I just can't anymore...
- PD Dr.med.Eckhard Löhde
- Oct 22, 2024
- 4 min read
Dear reader,
In many letters from patients to me, a serious problem often emerges “between the lines,” so to speak. I would like to explain this.
Reflux disease, with its many facets, means a "different life" for many patients! Dinner appointments, a glass of wine or a delicious dessert are all particularly challenging. It is better to drink only still water and eat a small snack at most. Otherwise, the evening will take its revenge the following night and often even for several days. The carefree expression on the face of a reflux patient gives way to constant mindfulness and inner observation. The trained eye can quickly recognize this.
Previously lively and sociable people withdraw from society and appear like outsiders. Daily life is also affected by the so-called foetor ex ore . With reflux, unpleasant-smelling gases often rise from the stomach, which can easily lead to bad breath. Many patients notice this themselves or are made aware of it by their partner. A burden not only in the relationship but also at work when in close contact with customers. Out of insecurity, people turn away, avoid eye contact and appear distant even though they don't want to be that way. Understandably, patients develop tendencies towards depression. In addition, every PPI tablet can trigger depression as a side effect.
The situation becomes fatal when the so-called "cause investigation" is carried out. An almost unbelievable number of examinations with CT, MRI, X-ray, ECG, stress ECG, cardiac catheter, laboratory, colonoscopy and gastroscopy, pH measurement, sonography, manometry, inpatient assessment and much more are carried out again. Interestingly, a physical examination of the diaphragm is almost never(!) carried out. The patients get through everything with flying colors in the hope that the cause of the symptoms will finally be found.

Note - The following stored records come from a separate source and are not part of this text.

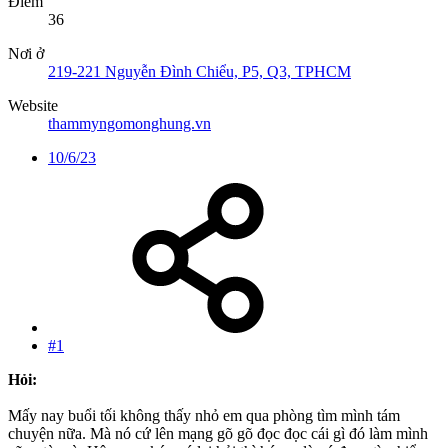
Điểm
36
Nơi ở
219-221 Nguyễn Đình Chiểu, P5, Q3, TPHCM
Website
thammyngomonghung.vn
10/6/23
#1
Hỏi:
Mấy nay buổi tối không thấy nhỏ em qua phòng tìm mình tám
chuyện nữa. Mà nó cứ lên mạng gõ gõ đọc đọc cái gì đó làm mình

The good news: All tests show that nothing "bad" is going on. The bad news: No cure has been found. The patient is left with exhausted helplessness. It is not uncommon for a decisive turning point to occur: Patients are put on antidepressant medication. They go through therapy sessions in psychosomatic and psychosocial rehabilitation centers, and even inpatient psychiatric treatment attempts. Self-doubt arises: "Am I just imagining it all?" Patients lose strength and courage to live. Life becomes difficult with the underlying fear that there might not be a serious form of cancer behind it all, for example, that the doctors have overlooked.

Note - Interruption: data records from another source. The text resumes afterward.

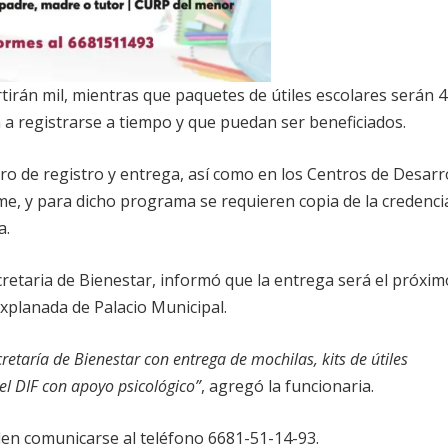
rtirán mil, mientras que paquetes de útiles escolares serán 4
a a registrarse a tiempo y que puedan ser beneficiados.
o de registro y entrega, así como en los Centros de Desarr
me, y para dicho programa se requieren copia de la credenci
a.
retaria de Bienestar, informó que la entrega será el próxim
explanada de Palacio Municipal.
etaría de Bienestar con entrega de mochilas, kits de útiles
 el DIF con apoyo psicológico”
, agregó la funcionaria.
en comunicarse al teléfono 6681-51-14-93.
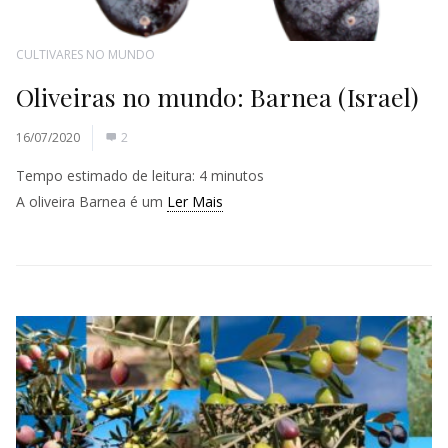
CULTIVARES NO MUNDO
Oliveiras no mundo: Barnea (Israel)
16/07/2020
2
Tempo estimado de leitura:
4
minutos
A oliveira Barnea é um
Ler Mais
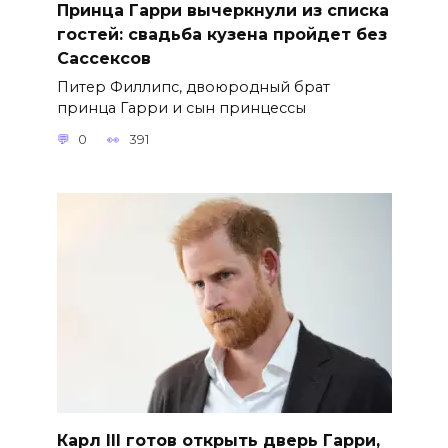
Принца Гарри вычеркнули из списка
гостей: свадьба кузена пройдет без
Сассексов
Питер Филлипс, двоюродный брат
принца Гарри и сын принцессы
0
391
Карл III готов открыть дверь Гарри,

But everyday life does not spare these patients either. They have to go to work, perform well, and manage their life with their family, despite sleepless nights and thoughts circling around their suffering. It is admirable how many patients manage to keep their heads above water and make the best of it!
Others, however, are overwhelmed by the hopelessness of the situation over the years. Thoughts of ending their own lives come up and are then discarded. One patient wrote to me:
"Dear Dr. Löhde, I have been on sick leave for 4 months now because of burnout. Exhaustion, tiredness, concentration problems, forgetfulness... I live alone and I just couldn't do anything anymore and I didn't want to do it anymore. I saw no way out. Always feeling exhausted. Even climbing stairs and walking uphill with my dog (even with the slightest increase) leaves me out of breath at my age. My heart seems to be healthy and so do my lungs. Everything has been examined. But there is always this pressure in my chest! When I wake up, I know it's going to start again today. It's driving me crazy. Lactose intolerance has been confirmed; fructose intolerance too, but probably less severe. But that can't be the cause. I now eat gluten-free and pay attention to everything possible because of my digestive problems with feeling full, burping, always having this gas in my stomach and flatulence. Celiac disease was suspected but ruled out during the gastroscopy. I haven't been able to sleep properly for a long time. This month I have had stomach acid come up twice at night, so that I felt like I was about to suffocate. I jumped out of bed and didn't dare lie down again. It was horrible. I sat in an armchair all night and was scared. I'm home alone with just my dog. I don't dare go back to sleep normally in bed. The next day I had a really bad sore throat and a hoarse voice, as if I drank and smoked every day. My neighbors suspect that anyway. But I haven't had that for ages. I just can't stand it. The palpitations first occurred last year. Very suddenly. Everything was examined in the emergency room and nothing was found. It was put down to a hidden overactive thyroid. Various laboratory tests were done, but they didn't confirm that. Everything seems to be fine. Further heart examinations and X-rays were fortunately still good. I was given heart tablets anyway. I'm currently trying to get back into work, but I don't know how I'm going to manage it. Dr. Löhde, I just can’t do this anymore!”
Many conversations with my patients show the far-reaching personal and social consequences that a diaphragmatic hernia can have: A 15-year-old girl missed an entire school year and spent nine months in a university hospital psychiatric ward because her congenital hiatal hernia was mistaken for bulimia. A 6-year-old boy was mistreated for years until his esophagus was scarred by such severe inflammation that it had to be repeatedly widened by force to enable him to swallow. He spent his school years in bed. There are so many sad life stories that have been brought to my attention over time. From a medical point of view, it is essential to recognize the enormous impact of this disease in adults but also in children and infants and to initiate the right treatment steps.